-- Opening Marker --

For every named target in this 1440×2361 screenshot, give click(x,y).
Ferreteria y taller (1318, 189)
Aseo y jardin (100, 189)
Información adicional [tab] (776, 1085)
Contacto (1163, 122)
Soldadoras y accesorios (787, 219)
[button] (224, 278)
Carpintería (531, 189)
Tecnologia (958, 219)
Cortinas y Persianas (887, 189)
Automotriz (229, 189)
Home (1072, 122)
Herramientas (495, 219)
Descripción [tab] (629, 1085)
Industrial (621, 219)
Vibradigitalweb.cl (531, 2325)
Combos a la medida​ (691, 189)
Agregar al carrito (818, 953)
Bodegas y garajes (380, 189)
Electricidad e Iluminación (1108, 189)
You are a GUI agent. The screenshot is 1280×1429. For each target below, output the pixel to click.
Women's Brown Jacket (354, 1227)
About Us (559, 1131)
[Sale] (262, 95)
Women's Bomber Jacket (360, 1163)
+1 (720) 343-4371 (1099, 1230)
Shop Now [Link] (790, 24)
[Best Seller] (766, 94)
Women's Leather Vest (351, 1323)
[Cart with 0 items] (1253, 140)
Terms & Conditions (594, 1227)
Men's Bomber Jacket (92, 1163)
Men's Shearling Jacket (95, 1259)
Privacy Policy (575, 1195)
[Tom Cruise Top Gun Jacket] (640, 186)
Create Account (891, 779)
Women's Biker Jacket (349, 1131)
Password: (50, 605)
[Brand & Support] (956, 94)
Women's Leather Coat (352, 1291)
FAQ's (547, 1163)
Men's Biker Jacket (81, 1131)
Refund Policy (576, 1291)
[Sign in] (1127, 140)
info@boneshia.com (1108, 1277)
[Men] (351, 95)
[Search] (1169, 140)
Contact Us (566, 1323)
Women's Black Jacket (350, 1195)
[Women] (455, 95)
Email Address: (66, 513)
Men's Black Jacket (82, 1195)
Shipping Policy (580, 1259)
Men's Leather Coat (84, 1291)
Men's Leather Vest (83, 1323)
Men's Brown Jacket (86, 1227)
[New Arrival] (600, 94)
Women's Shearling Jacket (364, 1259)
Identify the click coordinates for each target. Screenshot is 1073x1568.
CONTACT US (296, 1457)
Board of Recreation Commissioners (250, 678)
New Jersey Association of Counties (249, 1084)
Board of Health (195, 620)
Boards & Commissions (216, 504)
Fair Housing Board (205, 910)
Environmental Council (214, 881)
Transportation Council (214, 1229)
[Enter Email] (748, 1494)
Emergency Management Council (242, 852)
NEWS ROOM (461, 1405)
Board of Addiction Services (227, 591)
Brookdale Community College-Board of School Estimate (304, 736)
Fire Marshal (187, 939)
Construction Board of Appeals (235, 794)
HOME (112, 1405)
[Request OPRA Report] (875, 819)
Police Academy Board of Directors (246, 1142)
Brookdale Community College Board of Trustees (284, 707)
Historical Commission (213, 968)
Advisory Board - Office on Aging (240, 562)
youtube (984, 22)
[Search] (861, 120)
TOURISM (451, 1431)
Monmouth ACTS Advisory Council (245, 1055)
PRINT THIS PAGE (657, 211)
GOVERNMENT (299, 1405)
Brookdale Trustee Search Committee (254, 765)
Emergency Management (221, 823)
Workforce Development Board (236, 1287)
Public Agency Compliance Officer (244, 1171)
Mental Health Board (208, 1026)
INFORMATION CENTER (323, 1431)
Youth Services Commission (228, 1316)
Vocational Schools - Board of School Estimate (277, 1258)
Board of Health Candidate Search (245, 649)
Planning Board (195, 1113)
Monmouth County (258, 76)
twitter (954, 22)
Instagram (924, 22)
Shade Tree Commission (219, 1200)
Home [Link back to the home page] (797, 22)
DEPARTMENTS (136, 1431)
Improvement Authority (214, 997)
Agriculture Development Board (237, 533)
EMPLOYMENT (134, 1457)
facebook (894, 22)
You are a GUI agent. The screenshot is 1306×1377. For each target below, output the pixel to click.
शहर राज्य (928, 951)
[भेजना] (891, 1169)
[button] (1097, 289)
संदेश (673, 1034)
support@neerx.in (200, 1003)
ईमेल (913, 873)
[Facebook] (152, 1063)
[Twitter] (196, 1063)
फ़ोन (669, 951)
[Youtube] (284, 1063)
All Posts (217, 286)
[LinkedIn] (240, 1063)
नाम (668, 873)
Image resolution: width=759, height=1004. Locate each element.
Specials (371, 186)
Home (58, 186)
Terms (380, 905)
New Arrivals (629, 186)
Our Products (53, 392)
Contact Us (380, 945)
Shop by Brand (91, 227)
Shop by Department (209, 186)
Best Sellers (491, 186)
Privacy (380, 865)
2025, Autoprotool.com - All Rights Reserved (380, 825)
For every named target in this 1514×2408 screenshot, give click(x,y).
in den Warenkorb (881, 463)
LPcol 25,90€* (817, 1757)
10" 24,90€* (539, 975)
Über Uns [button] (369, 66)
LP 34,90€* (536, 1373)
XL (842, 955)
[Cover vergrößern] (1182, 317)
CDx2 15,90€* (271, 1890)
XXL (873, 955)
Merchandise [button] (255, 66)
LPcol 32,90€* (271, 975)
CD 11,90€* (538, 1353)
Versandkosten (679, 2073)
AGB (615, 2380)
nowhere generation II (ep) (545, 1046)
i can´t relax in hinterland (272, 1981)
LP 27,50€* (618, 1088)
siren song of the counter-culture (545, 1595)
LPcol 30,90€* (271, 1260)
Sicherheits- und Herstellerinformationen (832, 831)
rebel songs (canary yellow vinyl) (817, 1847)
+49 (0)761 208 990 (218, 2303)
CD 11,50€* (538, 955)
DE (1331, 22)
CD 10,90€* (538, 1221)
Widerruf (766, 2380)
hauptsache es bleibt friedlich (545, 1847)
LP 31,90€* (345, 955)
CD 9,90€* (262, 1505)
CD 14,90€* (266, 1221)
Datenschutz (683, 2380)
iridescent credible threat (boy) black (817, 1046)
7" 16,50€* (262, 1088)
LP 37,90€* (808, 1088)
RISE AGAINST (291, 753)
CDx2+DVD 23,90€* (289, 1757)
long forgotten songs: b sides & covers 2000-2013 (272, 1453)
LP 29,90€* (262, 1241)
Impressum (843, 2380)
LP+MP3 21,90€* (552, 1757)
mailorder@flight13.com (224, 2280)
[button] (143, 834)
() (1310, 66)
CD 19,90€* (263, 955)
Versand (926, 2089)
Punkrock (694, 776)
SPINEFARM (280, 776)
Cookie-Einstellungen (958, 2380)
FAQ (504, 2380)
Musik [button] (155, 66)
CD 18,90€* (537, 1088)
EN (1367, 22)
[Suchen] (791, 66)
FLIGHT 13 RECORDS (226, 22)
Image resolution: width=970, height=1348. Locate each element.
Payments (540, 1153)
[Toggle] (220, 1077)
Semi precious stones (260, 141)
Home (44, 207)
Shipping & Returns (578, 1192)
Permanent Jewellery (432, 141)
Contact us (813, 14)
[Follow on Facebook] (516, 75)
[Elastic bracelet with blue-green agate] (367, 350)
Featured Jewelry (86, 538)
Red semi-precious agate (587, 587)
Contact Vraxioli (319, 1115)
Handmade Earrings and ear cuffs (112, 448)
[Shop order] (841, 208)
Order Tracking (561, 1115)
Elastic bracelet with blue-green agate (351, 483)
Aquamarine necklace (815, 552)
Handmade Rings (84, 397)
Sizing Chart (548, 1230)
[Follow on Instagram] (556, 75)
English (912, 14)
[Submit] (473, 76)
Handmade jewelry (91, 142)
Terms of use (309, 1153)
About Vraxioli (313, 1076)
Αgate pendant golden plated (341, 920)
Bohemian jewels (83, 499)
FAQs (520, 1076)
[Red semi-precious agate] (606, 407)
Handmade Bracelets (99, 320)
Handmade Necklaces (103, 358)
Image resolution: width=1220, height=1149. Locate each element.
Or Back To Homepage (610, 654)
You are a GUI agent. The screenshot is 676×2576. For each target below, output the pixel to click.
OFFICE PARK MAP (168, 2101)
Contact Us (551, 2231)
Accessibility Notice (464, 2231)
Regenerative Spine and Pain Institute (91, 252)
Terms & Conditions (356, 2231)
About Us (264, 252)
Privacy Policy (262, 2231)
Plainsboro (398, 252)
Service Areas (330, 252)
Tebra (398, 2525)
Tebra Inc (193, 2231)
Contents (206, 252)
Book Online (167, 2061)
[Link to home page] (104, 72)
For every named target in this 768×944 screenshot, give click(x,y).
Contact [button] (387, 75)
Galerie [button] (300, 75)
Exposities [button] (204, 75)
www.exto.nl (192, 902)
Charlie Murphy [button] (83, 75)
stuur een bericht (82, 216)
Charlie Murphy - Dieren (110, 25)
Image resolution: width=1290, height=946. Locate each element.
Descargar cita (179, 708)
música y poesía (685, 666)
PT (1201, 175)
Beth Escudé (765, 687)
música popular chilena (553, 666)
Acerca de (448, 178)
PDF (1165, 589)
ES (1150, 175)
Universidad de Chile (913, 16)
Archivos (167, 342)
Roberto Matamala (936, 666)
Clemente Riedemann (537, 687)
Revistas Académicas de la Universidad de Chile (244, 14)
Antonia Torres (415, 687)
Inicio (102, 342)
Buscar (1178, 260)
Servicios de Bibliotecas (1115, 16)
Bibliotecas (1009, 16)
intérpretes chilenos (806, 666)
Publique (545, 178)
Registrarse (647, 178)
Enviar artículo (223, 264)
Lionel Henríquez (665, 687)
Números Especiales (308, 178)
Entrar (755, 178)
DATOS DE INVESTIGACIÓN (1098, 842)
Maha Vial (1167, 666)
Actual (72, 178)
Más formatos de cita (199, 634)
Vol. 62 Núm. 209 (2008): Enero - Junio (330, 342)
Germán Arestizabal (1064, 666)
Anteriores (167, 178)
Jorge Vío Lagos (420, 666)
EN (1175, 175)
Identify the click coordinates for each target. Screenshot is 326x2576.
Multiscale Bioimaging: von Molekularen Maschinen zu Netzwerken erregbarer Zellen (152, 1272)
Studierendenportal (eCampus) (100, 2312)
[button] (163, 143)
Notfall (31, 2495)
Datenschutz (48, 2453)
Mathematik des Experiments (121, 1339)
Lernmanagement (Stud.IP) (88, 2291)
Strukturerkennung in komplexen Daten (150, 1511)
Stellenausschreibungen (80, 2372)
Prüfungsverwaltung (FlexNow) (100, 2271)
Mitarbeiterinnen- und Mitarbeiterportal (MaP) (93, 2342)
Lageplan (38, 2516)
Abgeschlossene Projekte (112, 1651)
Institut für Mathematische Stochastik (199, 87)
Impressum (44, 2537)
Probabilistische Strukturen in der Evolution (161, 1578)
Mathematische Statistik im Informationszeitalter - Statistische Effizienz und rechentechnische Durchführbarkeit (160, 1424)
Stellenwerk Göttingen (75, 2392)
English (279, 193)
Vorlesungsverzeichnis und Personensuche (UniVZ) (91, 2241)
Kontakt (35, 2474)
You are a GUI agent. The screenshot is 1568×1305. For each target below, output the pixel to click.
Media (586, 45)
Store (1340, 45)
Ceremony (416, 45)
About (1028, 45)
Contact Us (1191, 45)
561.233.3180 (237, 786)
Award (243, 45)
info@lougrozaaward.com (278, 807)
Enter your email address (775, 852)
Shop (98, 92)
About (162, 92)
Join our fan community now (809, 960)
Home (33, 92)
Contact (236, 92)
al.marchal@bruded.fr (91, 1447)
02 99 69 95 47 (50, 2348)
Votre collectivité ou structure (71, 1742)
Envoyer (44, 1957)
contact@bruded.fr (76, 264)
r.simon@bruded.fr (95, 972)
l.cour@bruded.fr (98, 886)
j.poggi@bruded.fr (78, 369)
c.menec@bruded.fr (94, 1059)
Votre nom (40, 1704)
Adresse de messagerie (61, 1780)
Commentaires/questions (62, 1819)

-- Closing Marker --

Your assignment >> Read through the entries and copy every line that includes "School".

Completed task >>
Brookdale Community College-Board of School Estimate (304, 736)
Vocational Schools - Board of School Estimate (277, 1258)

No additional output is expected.